I need directions
Hello ladies and gentlemen.
I have been playing with the idea of writing a simple BASIC parser/interpreter, something that would somewhat like Dartmouth BASIC in terms of supported commands, functions, syntax and operators. I've previously had experience writing expression parsers for math(and logic) expressions written in infix notation. I've also implemented a few data structures along the way(singly/doubly linked list, queues, stacks, circular buffers etc.)
So I'm in not new to C++, I'm just clueless as to what I'm supposed to look at to get started with this. I know about recursive decent parsers, but I'm not sure if that would be suitable for this application. Could anyone give me some pointers?
Obviously I know there are a million different BASIC dialects out there, so I could just use any of these if I wanted to write something in BASIC, but this is mainly for my own entertainment/learning.
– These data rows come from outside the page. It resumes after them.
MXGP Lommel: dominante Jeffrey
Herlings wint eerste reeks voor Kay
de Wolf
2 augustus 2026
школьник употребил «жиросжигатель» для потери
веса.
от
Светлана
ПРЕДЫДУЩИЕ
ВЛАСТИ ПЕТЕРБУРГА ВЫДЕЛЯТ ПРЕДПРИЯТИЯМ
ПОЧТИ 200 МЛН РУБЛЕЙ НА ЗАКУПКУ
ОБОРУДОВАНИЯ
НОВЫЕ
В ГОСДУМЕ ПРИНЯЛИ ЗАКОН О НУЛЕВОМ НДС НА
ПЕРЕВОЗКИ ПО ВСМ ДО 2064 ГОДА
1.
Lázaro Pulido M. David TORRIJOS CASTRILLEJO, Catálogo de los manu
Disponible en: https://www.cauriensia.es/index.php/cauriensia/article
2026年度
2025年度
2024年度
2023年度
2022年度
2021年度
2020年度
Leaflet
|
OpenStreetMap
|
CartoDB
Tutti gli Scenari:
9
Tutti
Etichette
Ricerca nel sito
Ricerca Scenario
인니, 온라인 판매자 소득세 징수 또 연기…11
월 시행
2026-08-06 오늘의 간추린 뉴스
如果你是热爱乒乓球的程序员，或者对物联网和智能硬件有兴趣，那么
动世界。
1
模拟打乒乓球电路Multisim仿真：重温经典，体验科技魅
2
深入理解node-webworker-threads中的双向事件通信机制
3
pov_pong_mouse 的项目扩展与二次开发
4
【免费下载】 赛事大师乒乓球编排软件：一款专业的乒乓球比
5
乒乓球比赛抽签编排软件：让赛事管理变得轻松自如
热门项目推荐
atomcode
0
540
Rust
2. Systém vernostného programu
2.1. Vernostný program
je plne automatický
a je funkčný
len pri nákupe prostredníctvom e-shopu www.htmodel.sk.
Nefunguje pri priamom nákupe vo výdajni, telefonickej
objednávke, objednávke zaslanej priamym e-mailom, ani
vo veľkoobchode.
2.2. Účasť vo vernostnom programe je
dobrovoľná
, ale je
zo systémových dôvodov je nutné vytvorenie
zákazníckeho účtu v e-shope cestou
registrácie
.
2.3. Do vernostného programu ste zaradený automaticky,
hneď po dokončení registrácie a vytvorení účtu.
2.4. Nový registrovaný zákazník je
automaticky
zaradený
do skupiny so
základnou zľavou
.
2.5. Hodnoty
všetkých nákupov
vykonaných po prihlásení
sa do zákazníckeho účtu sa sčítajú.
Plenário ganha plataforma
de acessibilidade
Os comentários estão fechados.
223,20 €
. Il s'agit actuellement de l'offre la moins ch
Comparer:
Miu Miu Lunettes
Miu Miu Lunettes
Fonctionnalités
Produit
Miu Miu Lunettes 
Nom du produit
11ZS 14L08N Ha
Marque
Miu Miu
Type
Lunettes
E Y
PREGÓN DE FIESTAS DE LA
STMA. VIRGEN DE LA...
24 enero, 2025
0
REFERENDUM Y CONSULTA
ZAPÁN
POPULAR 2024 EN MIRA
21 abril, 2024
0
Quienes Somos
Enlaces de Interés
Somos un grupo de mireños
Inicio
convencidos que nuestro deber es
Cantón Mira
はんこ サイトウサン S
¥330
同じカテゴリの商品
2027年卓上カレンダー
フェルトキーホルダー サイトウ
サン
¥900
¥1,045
So therefore I'm not looking for a parser generator either, I'm looking for information on how to go about this, on my own.(Possibly with help from this forum if I get stuck)
Not sure what exactly you want advice on.
The syntax of BASIC isn't terribly difficult to sort out in the majority of cases - IF- THEN - ELSE is probably the hairest part.
One would probably use a base-class that is extended to define the keywords and standard functions. You may need several of those.
You already understand how to parse/process expressions, which is another of the not-so-easy parts.
You can then build some sort of data structure representing the program, a map of line numbers perhaps, with either a vector or a list as the content of a line.
A hashmap (or perhaps a basic vector if your variable names are a-z + optional single digit, like many old versions of basic) to store variables, I guess. Variables would again be a base-class that is derivent to have different properties (float, integer, string).
For things like gosub, you'd just have a stack of references to the objects representing a line of code.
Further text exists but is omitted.